Si Crosscheck se lance donc dans le fact-checking, il n'entend pas pour autant contribuer à préciser le concept de «fake news». D'ailleurs, les journalistes participant au projet rechignent à employer ce terme. Pourtant, la notion de «fausse information» mériterait au moins quelques réflexions, tant il semble que la réalité des faits échappe à une simple opposition manichéenne entre vrai et faux, a fortiori lorsqu'il s'agit de journalisme.
Un exemple de l'imprécision qui peut parfois envelopper ce genre de qualificatifs est fourni par l'une des premières informations vérifiées par Crosscheck, évoquant l'agression d'un prêtre, dont le récit a été largement relayé sur Facebook ces derniers jours. Les fact-checkers de Crosscheck lui ont attribué le label «faux» car l'agression remonte en réalité à 2013. Les faits, eux, se sont pourtant bel et bien produits.
Le souci de la crédibilité face à la méfiance de l'opinion
Alors que la remise en cause de la fiabilité des médias n'a jamais été aussi forte dans l'opinion française, selon une étude publiée par l’institut Kantar début février, le fait d'associer ces mêmes médias à la vérification de la fiabilité des informations convaincra-t-il le public ? Adrien Sénécat, venu des Décodeurs du Monde et associé au projet, veut le croire. Il évoque «une vraie demande de la part des lecteurs pour un engagement des journalistes eux-mêmes». Récemment, le Decodex du Monde, autre outil de fact-checking lancé à grands renforts de communication, avait pourtant été étrillé par de nombreux utilisateurs pour ses partis pris plus ou moins flagrants.

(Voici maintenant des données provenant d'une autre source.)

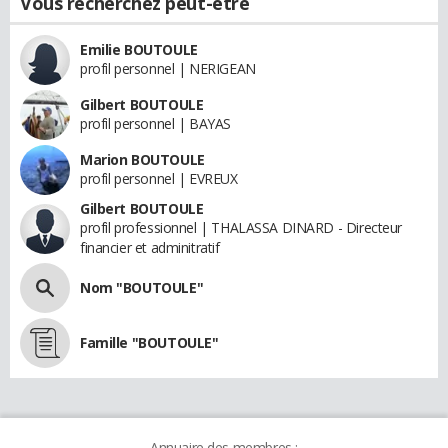
Vous recherchez peut-être
Emilie BOUTOULE
profil personnel | NERIGEAN
Gilbert BOUTOULE
profil personnel | BAYAS
Marion BOUTOULE
profil personnel | EVREUX
Gilbert BOUTOULE
profil professionnel | THALASSA DINARD - Directeur
financier et adminitratif
Nom "BOUTOULE"
Famille "BOUTOULE"
Annuaire des membres :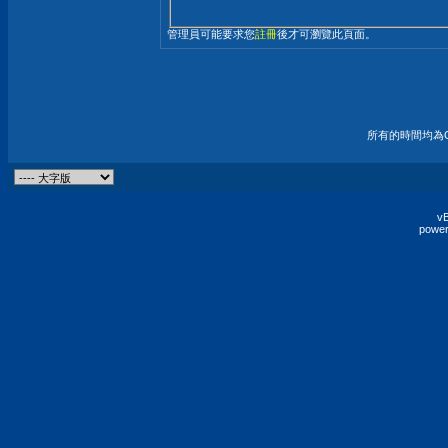
管理員可能要求您
註冊
後才可瀏覽此頁面。
所有的時間均為G
vB
power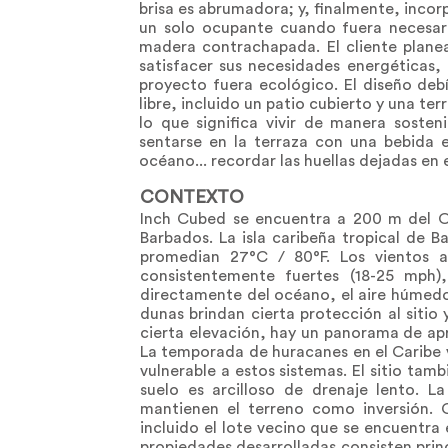
brisa es abrumadora; y, finalmente, inc
un solo ocupante cuando fuera necesari
madera contrachapada. El cliente planea
satisfacer sus necesidades energéticas,
proyecto fuera ecológico. El diseño debí
libre, incluido un patio cubierto y una te
lo que significa vivir de manera sosteni
sentarse en la terraza con una bebida en
océano... recordar las huellas dejadas en 
CONTEXTO
Inch Cubed se encuentra a 200 m del Oc
Barbados. La isla caribeña tropical de
promedian 27°C / 80°F. Los vientos a
consistentemente fuertes (18-25 mph)
directamente del océano, el aire húmedo 
dunas brindan cierta protección al sitio 
cierta elevación, hay un panorama de apr
La temporada de huracanes en el Caribe v
vulnerable a estos sistemas. El sitio tam
suelo es arcilloso de drenaje lento. L
mantienen el terreno como inversión. C
incluido el lote vecino que se encuentra
propiedades desarrolladas consisten princ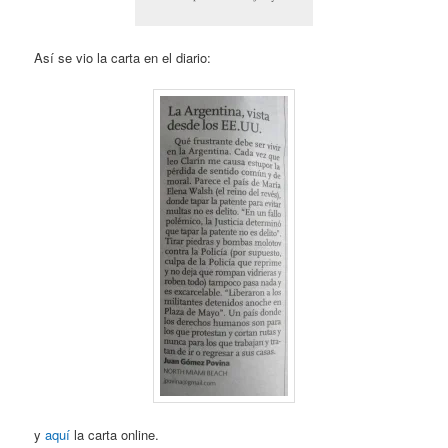
Así se vio la carta en el diario:
y
aquí
la carta online.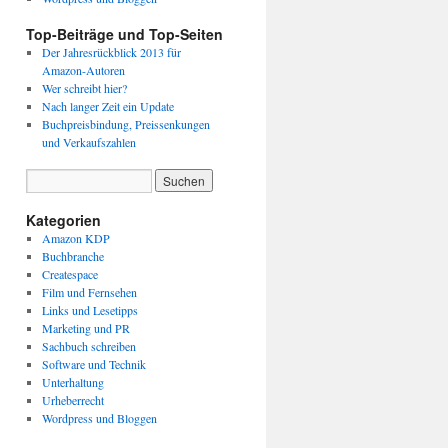
Top-Beiträge und Top-Seiten
Der Jahresrückblick 2013 für
Amazon-Autoren
Wer schreibt hier?
Nach langer Zeit ein Update
Buchpreisbindung, Preissenkungen
und Verkaufszahlen
Kategorien
Amazon KDP
Buchbranche
Createspace
Film und Fernsehen
Links und Lesetipps
Marketing und PR
Sachbuch schreiben
Software und Technik
Unterhaltung
Urheberrecht
Wordpress und Bloggen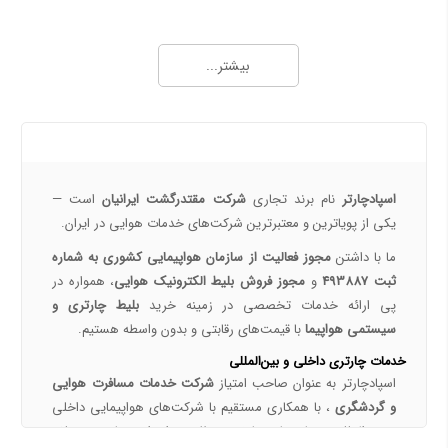
همه چیز درباره خرید بلیط هواپیما 2
خرید بلیط هواپیما اصفهان به نجف | بهترین قیمت، رزرو آنلاین و لحظه آخری
بیشتر...
طرح هفتگی اسپادچارتر | بلیط هواپیما بخرید و 5 میلیون تومان اعتبار سفر برنده شوید
خرید بلیط چارتری و لحظه آخری هواپیما از اسپادچارتر 724
پروازهای هواپیمایی جی‌اسکای از ترمینال 2 مهرآباد – معرفی و راهنمای کامل
درباره ما
هواپیمایی جی اسکای؛ نسل جدید پروازهای ایرانی از قلب اصفهان
اسپادچارتر | راهکاری نوین برای مدیریت سفرهای سازمانی
اسپادچارتر
نام برند تجاری
شرکت مقتدرگشت ایرانیان
است —
مسیرهای پروازی ماهان | مقاصد داخلی و بین‌المللی ایرلاین ماهان با اسپادچارتر – بهترین نرخ‌ها و خدمات
یکی از پویا‌ترین و معتبرترین شرکت‌های خدمات هوایی در ایران.
همه چیز درباره خرید بلیط هواپیما 3
ما با داشتن
مجوز فعالیت از سازمان هواپیمایی کشوری به شماره
ثبت 493887
و
مجوز فروش بلیط الکترونیک هوایی
، همواره در
نکات مهم و کلیدی خرید بلیط هواپیما
پی ارائه خدمات تخصصی در زمینه خرید
بلیط چارتری و
رزرو بلیط پرواز داخلی با اسپادچارتر
سیستمی هواپیما
با قیمت‌های رقابتی و بدون واسطه هستیم.
خرید بلیط چارتر با اسپادچارتر | تجربه سفر ارزان، سریع و مطمئن
خدمات چارتری داخلی و بین‌المللی
بلیط لحظه آخری هواپیما خرید بلیط ارزان هواپیما
اسپادچارتر به عنوان صاحب امتیاز
شرکت خدمات مسافرت هوایی
تعیین قیمت بلیط‌های چارتری و سیستمی
و گردشگری
، با همکاری مستقیم با شرکت‌های هواپیمایی داخلی
و بین‌المللی، برنامه‌های چارتری منظمی را برای مقاصد مختلف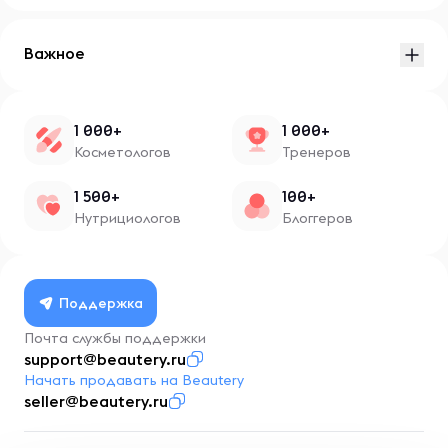
Важное
1 000+
1 000+
Косметологов
Тренеров
1 500+
100+
Нутрициологов
Блоггеров
Поддержка
Почта службы поддержки
support@beautery.ru
Начать продавать на Beautery
seller@beautery.ru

#FakeNews : «#Facebook utilise déjà des méthodes de censure» analyse de l'avocat @EmmanuelPierrat >>> https://t.co/yeP61uZ9bgpic.twitter.com/GsHOHoxiqk
— RT France (@RTenfrancais) 21 décembre 2016
L'idée d'associer Facebook et Google au projet pourrait également susciter quelques méfiances, d'autant que le réseau social, dont le nouveau rôle au sein du paysage médiatique inquiète, a annoncé vouloir «contribuer activement à la détection de fausses informations». Les deux géants d'internet ne sont pourtant pas exempts de tout soupçon et font régulièrement l'objet d'accusations de censure ou de partialité dans leur traitement algorithmique des contenus. En mai 2016, un ancien salarié de Facebook avait par exemple confirmé les observations de plusieurs rapports, expliquant que le géant des réseaux sociaux bloquait certains contenus politiques jugés «conservateurs».
Un fonctionnement en vase clos ?
CrossCheck rencontrera-t-il le succès auprès des internautes français ? Officiellement, aucun objectif chiffré n'est avancé, qu'il s'agisse du nombre de consultations du site ou du nombre d'informations traitées. L'équipe préfère rester prudente et précise que «le projet est encore en phase évolutive», ne s'interdisant pas quelques réajustements éventuels. «Nous sommes déjà enthousiastes à l'idée de faire travailler de manière transversale les rédactions de plusieurs médias, de partager nos savoirs-faire et de nous enrichir de nos expériences», se réjouit Jenni Sargent.
CrossCheck donne par moment le sentiment d'être conçu par des journalistes... pour des journalistes, ce qui semble être l'une des faiblesses du projet. «Les internautes seront associés», affirme pourtant la page de présentation. Mais cela sera-t-il suffisant ? Derrière un optimisme apparent, Grégoire Lemarchand le concède : «Une partie des internautes qui partagent des informations erronées ne changera pas d'avis, quoi que nous fassions.» Quant aux autres ? «A nous d'être crédibles».